As is usually the case, when election day is drawing closer “Heart man” activities become rampant, gripping people by fear. People avoiding walking alone on distant road or in the dark.
Archbishop Hart noted that total obedience and unflinching faithfulness are what God requires and demands of Liberians as people of a nation.
“Obedience from the heart and faithfulness without pretense are virtues that we need to cultivate as leaders and citizens of Liberia if we want our nation to prosper and be blessed by God.”
Speaking also on other societal ills, the West African archbishop and bishop of Liberia stressed that Liberians cannot truly profess to obey God when they continue to indulge in the practices of homosexual activities and the raping of young girls and children.
The archbishop lamented that homosexuality is on the rise as though it has been legalized.
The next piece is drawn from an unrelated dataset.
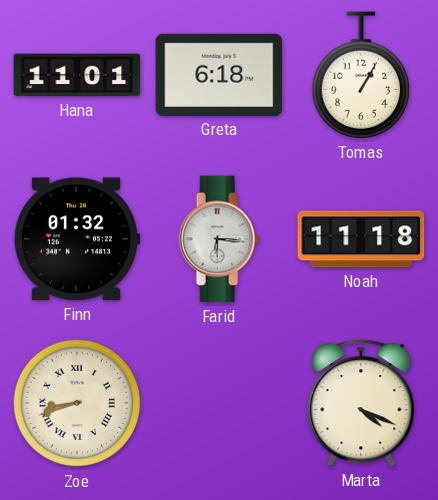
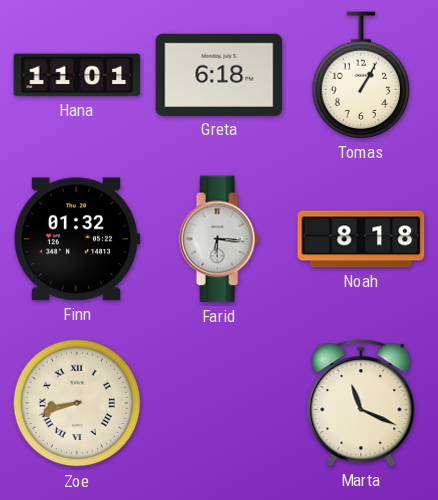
Noah: 11:18 -> 8:18
Marta: 4:19 -> 11:19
Young girls and even young boys are being raped or seduced by many of those who are wealthy.
Speaking on the theme, “Obedience and faithfulness Are What God Requires of Us,” the Liberian prelate also noted that obeying God requires doing away with violence and the destruction of properties and unwarranted strikes.
“We must resolve to find solutions to our problems in a more polite and civil manner, rather than by using violence which results in the loss of human lives and properties,” he averred.
On the issue of corruption, Bishop Hart indicated that this is a sin against God and God’s people. “The practice of corruption in our society today seems to be normal and is carried out by bosses in offices without fear.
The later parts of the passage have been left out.